Respekt, das du das getan hast, ich weiß nicht ob ich mich das getraut hätte
mein respekt hast du


----------



## HeNrY (14. Februar 2009)

*AW: Wie würdet ihr handeln?*

Ich hätte wohl auch so gehandelt. 
(Übrigens, G*ldeneye hatte in der deutschen & englischen Version Blut, hast jemanden, z.B. im Multiplayer, angeschossen, so wurde die Stelle dort rot ;D - ich hab das Spiel so geliebt und Spiel es jetzt weiter Dank Source-Engine "Goldeneye Source")


----------



## moddingfreaX (14. Februar 2009)

*AW: Wie würdet ihr handeln?*

Wirklich große Klasse was du da getan hast! 
Ich denke nicht, dass ich so gehandelt hätte weil ich nicht der Mensch bin, der sich in anderer Leute Angelegenheiten einmischt, dennoch ist es das einzige richtige was man tun kann!


----------



## kmf (14. Februar 2009)

*AW: Wie würdet ihr handeln?*

Aber Hallo!

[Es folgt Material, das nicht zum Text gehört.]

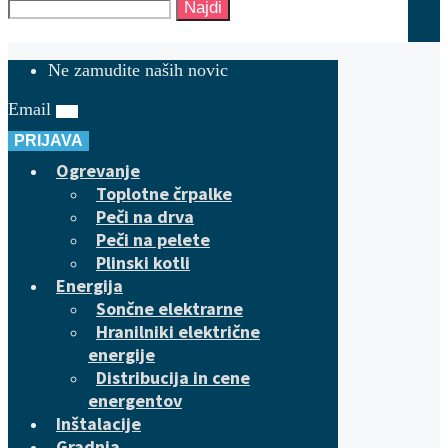
Najdi
Ne zamudite naših novic
Email
PRIJAVA
Ogrevanje
Toplotne črpalke
Peči na drva
Peči na pelete
Plinski kotli
Energija
Sončne elektrarne
Hranilniki električne
energije
Distribucija in cene
energentov
Inštalacije
Gradnja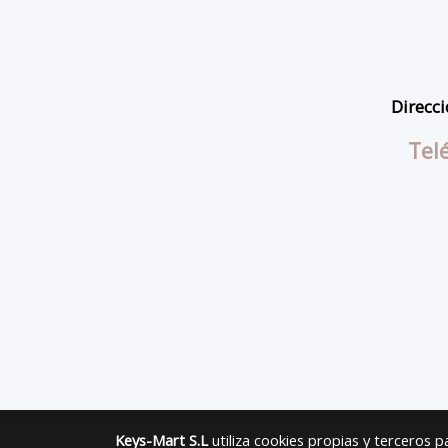
Direcci
Tel
Keys-Mart S.L
utiliza cookies propias y terceros 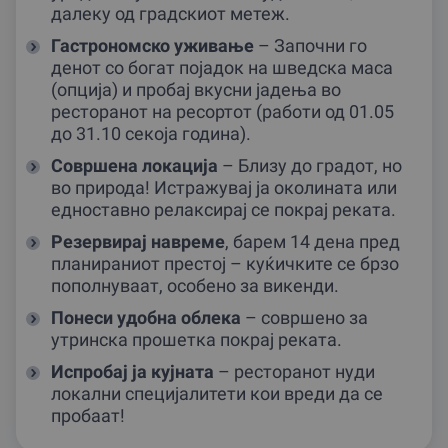
далеку од градскиот метеж.
Гастрономско уживање
– Започни го
денот со богат појадок на шведска маса
(опциjа) и пробај вкусни јадења во
ресторанот на ресортот (работи од 01.05
до 31.10 секоја година).
Совршена локација
– Близу до градот, но
во природа! Истражувај ја околината или
едноставно релаксирај се покрај реката.
Резервирај навреме
, барем 14 дена пред
планираниот престоj – куќичките се брзо
пополнуваат, особено за викенди.
Понеси удобна облека
– совршено за
утринска прошетка покрај реката.
Испробај ја кујната
– ресторанот нуди
локални специјалитети кои вреди да се
пробаат!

Das nenn ich mal Zivilcourage.


----------



## ForgottenRealm (14. Februar 2009)

*AW: Wie würdet ihr handeln?*

Ich finds ebenfalls richtig was du getan hast.

Mich würde allerdings interessieren, was die "ist mir egal" oder "ich hätte nix gesagt"-klicker für Gründe haben, um das jeweilige anzuklicken ...


----------



## Sash (14. Februar 2009)

*AW: Wie würdet ihr handeln?*

naja richtig ist es schon.. aber wenn ich dran denke.. was ich so.. mit 13-14 hatte ich bereits wolfenstein 3d und doom 1-2 durch. und mir hats nicht geschadet. zudem rambo 1-3 und predator, und horrorfilme.. also richtig ist es schon drauf zu achten, aber wie gesagt, ich bin auch kein killer geworden und möchte den duke (duke nukem 3d) in meiner jugend nicht missen.


----------



## theLamer (14. Februar 2009)

*AW: Wie würdet ihr handeln?*

Ich hätte nichts  gesagt...

Der Junge spielt die Spiele so oder so, egal ob die Oma nun bezahlt oder ob die Oma ihm das Geld gibt und er damit in den Laden geht und es sich kaufen lässt.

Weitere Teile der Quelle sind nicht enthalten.